Each one of us is unique but we are being stitched together to form a tapestry, something large that can't be understood until we step back to see the whole thing. At some point we all wake up and then we have to chose. Do we walk in hope believing what God is doing is good or do we stumble around resigning to chaos?

Wednesday, March 24, 2010

In My Own Way

I often find that I get into my own way. I over analyze (thank you Jeanette for the talk down last Friday), I get freaked out and then I pull away. For some reason starting yesterday evening I've been doing that. I've got that heavy feeling on my shoulders. I'm second guessing everything I've said or that has been said to me. I'm assuming the worst. I'm negative self-talking. It's really pretty stupid. At the same time I can find no reason to change the thinking. My patience has been pushed for the last four weeks and I'm tired of it. I'm tired of feeling like I can't be fully honest without repercussions and I'm tired of feeling like I come up a bit short on a regular basis.

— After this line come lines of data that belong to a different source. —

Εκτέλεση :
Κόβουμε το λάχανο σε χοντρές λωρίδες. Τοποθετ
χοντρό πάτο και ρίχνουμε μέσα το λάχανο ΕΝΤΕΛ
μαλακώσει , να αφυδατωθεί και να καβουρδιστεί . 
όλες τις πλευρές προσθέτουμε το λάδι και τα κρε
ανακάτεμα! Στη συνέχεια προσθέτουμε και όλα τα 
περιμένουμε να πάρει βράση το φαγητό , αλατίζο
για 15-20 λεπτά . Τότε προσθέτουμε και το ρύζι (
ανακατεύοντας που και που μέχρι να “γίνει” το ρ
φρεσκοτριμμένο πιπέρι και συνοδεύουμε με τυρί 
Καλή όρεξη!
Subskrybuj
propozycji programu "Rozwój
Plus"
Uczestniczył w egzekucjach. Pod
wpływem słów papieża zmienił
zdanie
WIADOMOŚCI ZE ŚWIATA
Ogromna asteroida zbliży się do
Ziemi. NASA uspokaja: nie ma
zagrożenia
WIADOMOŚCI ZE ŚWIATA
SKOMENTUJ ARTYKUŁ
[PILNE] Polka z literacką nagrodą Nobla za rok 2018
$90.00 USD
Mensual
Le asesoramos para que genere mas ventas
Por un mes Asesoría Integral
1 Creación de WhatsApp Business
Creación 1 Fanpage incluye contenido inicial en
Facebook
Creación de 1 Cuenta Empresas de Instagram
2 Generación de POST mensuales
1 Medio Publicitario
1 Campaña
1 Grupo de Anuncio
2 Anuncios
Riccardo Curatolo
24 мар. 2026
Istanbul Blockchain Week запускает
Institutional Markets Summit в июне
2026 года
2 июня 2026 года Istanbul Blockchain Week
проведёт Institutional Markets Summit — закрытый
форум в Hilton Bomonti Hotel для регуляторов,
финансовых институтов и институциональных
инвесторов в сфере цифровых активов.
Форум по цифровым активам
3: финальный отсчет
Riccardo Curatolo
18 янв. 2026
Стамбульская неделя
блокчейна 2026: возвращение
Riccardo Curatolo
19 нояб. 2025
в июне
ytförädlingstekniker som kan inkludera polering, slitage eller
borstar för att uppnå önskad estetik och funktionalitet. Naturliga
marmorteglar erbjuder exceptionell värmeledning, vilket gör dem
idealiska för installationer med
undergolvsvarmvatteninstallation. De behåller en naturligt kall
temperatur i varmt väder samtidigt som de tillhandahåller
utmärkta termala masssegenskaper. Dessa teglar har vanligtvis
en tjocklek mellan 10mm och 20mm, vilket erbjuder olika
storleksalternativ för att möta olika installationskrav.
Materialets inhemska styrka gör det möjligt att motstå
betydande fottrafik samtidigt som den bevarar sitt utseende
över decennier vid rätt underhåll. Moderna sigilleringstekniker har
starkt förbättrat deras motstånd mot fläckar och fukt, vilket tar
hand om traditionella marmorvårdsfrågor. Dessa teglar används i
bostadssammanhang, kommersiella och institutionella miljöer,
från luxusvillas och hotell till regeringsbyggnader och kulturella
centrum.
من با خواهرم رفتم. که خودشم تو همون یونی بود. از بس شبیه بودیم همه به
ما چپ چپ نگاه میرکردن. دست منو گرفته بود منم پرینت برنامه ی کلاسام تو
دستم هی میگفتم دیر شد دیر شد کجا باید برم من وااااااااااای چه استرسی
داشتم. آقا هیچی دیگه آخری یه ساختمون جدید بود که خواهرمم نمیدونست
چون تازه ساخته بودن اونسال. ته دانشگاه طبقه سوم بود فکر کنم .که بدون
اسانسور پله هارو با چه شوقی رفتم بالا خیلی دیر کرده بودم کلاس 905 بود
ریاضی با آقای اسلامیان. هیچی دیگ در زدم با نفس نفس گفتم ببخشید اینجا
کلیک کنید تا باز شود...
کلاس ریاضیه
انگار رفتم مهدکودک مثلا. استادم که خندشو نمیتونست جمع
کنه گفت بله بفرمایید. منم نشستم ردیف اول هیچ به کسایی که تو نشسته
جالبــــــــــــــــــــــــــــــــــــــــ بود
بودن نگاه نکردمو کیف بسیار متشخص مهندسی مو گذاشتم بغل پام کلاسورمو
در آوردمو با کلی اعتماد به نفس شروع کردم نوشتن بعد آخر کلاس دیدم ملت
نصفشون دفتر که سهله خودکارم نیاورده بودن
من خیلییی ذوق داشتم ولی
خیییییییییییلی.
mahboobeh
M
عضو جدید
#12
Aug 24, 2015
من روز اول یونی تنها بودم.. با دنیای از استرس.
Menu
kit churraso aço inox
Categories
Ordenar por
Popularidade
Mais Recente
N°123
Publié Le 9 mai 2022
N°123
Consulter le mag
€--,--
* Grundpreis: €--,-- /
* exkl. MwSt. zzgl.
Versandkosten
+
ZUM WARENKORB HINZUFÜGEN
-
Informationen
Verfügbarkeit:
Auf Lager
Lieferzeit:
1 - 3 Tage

On the bright side - it is absolutely gorgeous out. I went for a run last night at 6 and it was still sunny and spring like. The fields around my parents house are starting to green up and my cough is going away. I think Saturday is going to be a good day for a hike.

Tuesday, March 23, 2010

Patience is a Virtue Right?

Life is interesting right now. I'm in a new job where I'm still learning daily (at least it doesn't feel completely like a foreign language anymore), I'm meeting new people, having new adventures, experiencing down time for the first time in a lot of years and learning to be patient - as seems to always be the case. I seem to be doing a significant amount of sighing lately.

I never realize how impatient of a person I am until there is something I want that I don't have complete control over. Right now there are a number of things but the "blogable" item is a new house. It's been fine living with my parents. I love them both dearly but it also has been a huge change - one that I wasn't really prepared for even though I thought I was. I've been living by myself for about nine years straight and off and on on my own for another four before that. I'm pretty good at living by myself. I actually really like it. It gives me a chance to recover in the evenings when I need to and I don't feel like I have to report to anybody. While I like to think I'm less self sufficient than I am I really do just fine fending for myself - I've had to learn how to out of necessity. I'm not saying it's how I want to live my life forever, but I thought once that cord was cut when I went away to college it wasn't growing back. It's been hard at times. So, I'm learning to be patient and notice my own bratty tendencies and learning how to think about someone other than myself on occasion as I save money for a down payment on a house here in Spokane. It's probably good for me and maybe preparing me for something in the future (another area of necessary patience - this one harder than the others actually. Baby step. Breathe. Baby step. Breathe.) that I'll need to have this life lesson learned for but phew, it can be a struggle. Thank goodness for the gym and some new and old friends who laugh about it with me and tease me mercilessly.

The rest of my life is taking some patience as well but that's something you'll have to call me about if you want the scoop on that one and haven't already heard it. Oh and it's far more interesting and exciting by the way.